Affinché la resistenza non sia una pratica informe, ma assuma la forma
inclusiva dell’intersezionalità, è necessario fare in modo che questo
movimento globale, che parte dalle donne ma include le soggettività più
diverse, guardi oltre la presidenza Trump (di cui Bonnie Honig ha
significativamente messo in evidenza l’emptiness e le già rilevanti
dimostrazioni di disprezzo della cosa pubblica). Non basta infatti la
contingenza di questo momento emergenziale: le potenzialità politiche delle
pratiche femministe vanno infatti ben oltre quello che la campagna elettorale
di Hillary Clinton ha inteso rappresentare. Non è (solo) sull’anti-trumpismo
che si può costruire una piattaforma politica nuova, così come non è solo
denunciando le violenze di cui è quotidianamente vittima il corpo della donna
nella sua imprescindibile differenza, che si può rendere questa
stessa differenza performativa.
Un progetto politico ampio, che si auspica possa essere l’alta posta in
gioco che aspetta le donne dopo questa inarrestabile mobilitazione, non può
infatti prescindere dalla creazione di una piattaforma di discussione e di
confronto costante.

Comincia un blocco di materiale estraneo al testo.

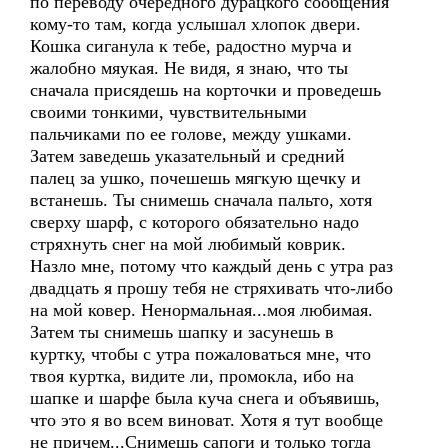
по переводу очередного дурацкого сообщения
кому-то там, когда услышал хлопок двери.
Кошка сиганула к тебе, радостно мурча и
жалобно мяукая. Не видя, я знаю, что ты
сначала присядешь на корточки и проведешь
своими тонкими, чувствительными
пальчиками по ее голове, между ушками.
Затем заведешь указательный и средний
палец за ушко, почешешь мягкую щечку и
встанешь. Ты снимешь сначала пальто, хотя
сверху шарф, с которого обязательно надо
стряхнуть снег на мой любимый коврик.
Назло мне, потому что каждый день с утра раз
двадцать я прошу тебя не стряхивать что-либо
на мой ковер. Ненормальная...моя любимая.
Затем ты снимешь шапку и засунешь в
куртку, чтобы с утра пожаловаться мне, что
твоя куртка, видите ли, промокла, ибо на
шапке и шарфе была куча снега и объявишь,
что это я во всем виноват. Хотя я тут вообще
не причем...Снимешь сапоги и только тогда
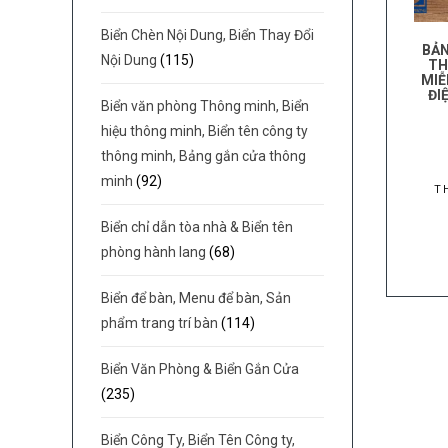
Biển Chèn Nội Dung, Biển Thay Đổi
BẢN
Nội Dung
(115)
TH
MIỄ
ĐI
Biển văn phòng Thông minh, Biển
hiệu thông minh, Biển tên công ty
thông minh, Bảng gắn cửa thông
minh
(92)
T
Biển chỉ dẫn tòa nhà & Biển tên
phòng hành lang
(68)
Biển để bàn, Menu để bàn, Sản
phẩm trang trí bàn
(114)
Biển Văn Phòng & Biển Gắn Cửa
(235)
Biển Công Ty, Biển Tên Công ty,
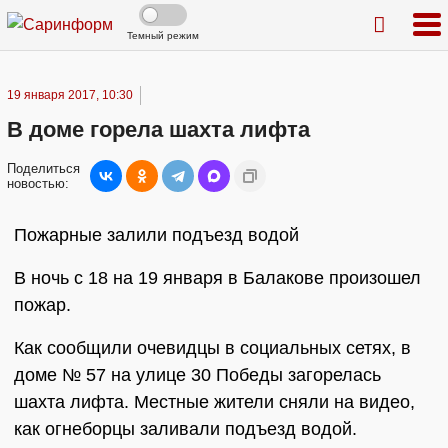
Темный режим
19 января 2017, 10:30
В доме горела шахта лифта
Поделиться
новостью:
Пожарные залили подъезд водой
В ночь с 18 на 19 января в Балакове произошел
пожар.
Как сообщили очевидцы в социальных сетях, в
доме № 57 на улице 30 Победы загорелась
шахта лифта. Местные жители сняли на видео,
как огнеборцы заливали подъезд водой.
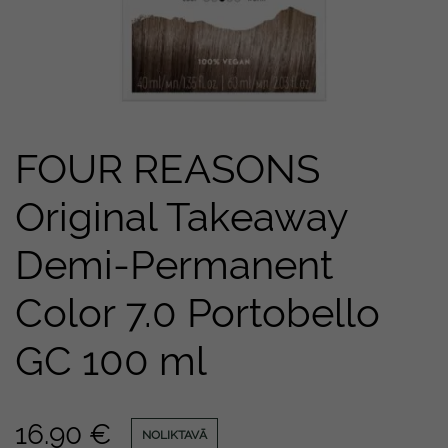
FOUR REASONS
Original Takeaway
Demi-Permanent
Color 7.0 Portobello
GC 100 ml
16.90
€
NOLIKTAVĀ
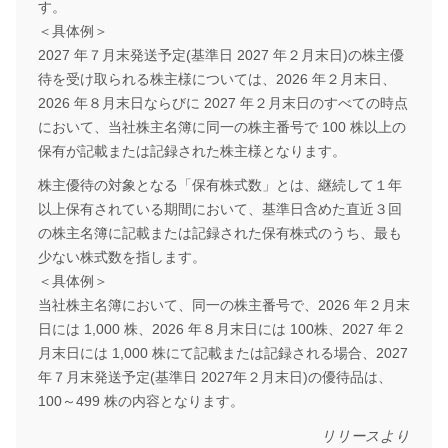
す。
＜具体例＞
2027 年７月末発送予定(基準日 2027 年２月末日)の株主優
待を受け取られる株主様については、2026 年２月末日、
2026 年８月末日ならびに 2027 年２月末日のすべての時点
において、当社株主名簿に同一の株主番号で 100 株以上の
保有が記載または記録された株主様となります。
株主優待の対象となる「保有株式数」とは、継続して１年
以上保有されている期間において、基準日含めた直近３回
の株主名簿に記載または記録された保有株式のうち、最も
少ない株式数を指します。
＜具体例＞
当社株主名簿において、同一の株主番号で、2026 年２月末
日には 1,000 株、2026 年８月末日には 100株、2027 年２
月末日には 1,000 株にて記載または記録される場合、2027
年７月末発送予定(基準日 2027年２月末日)の優待品は、
100～499 株の内容となります。
リリースより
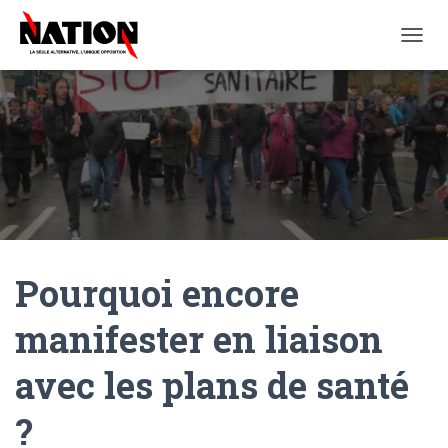
O
U
V
R
I
R
/
F
E
R
M
E
Pourquoi encore
R
L
A
manifester en liaison
N
A
avec les plans de santé
V
I
G
?
A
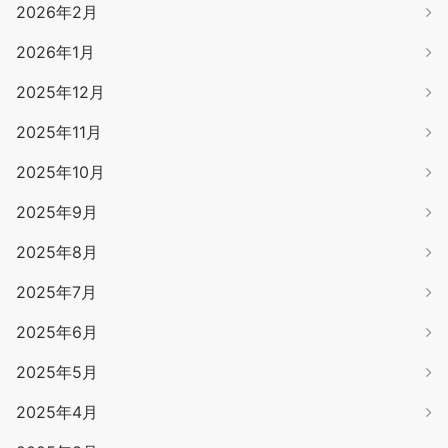
2026年2月
2026年1月
2025年12月
2025年11月
2025年10月
2025年9月
2025年8月
2025年7月
2025年6月
2025年5月
2025年4月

In questo modo sarà possibile problematizzare in maniera
critica, per esempio, il concetto di «lavoro» (in relazione al quale la
riflessione femminista si è produttivamente spesa sull’idea di «lavoro di
cura», sul sex work e su altre pratiche considerate «non
tradizionali») nella consapevolezza del potenziale politico della pratica dello
sciopero; ma anche concetti come «famiglia», «cittadinanza», «sessualità». In
questo modo, lo sciopero del e dal genere ci
consente di praticare una politics of refusal. La marcia
delle donne è prima di tutto sciopero delle donne, interruzione della performance del
genere, e nello stesso tempo espressione, manifestazione, del carattere
performativo del femminile. La comprensione teorica di questo permette di
rendere la mobilitazione inclusiva, a partire da una concezione dello sciopero
come pratica di interruzione della riproduzione performativa di
un’identità: la ri-soggettivazione muove dalle donne ma diviene pratica
collettiva.
Una pratica politica intersezionale e femminista ha inizio nel linguaggio,
e non può che essere, prima di tutto, critica.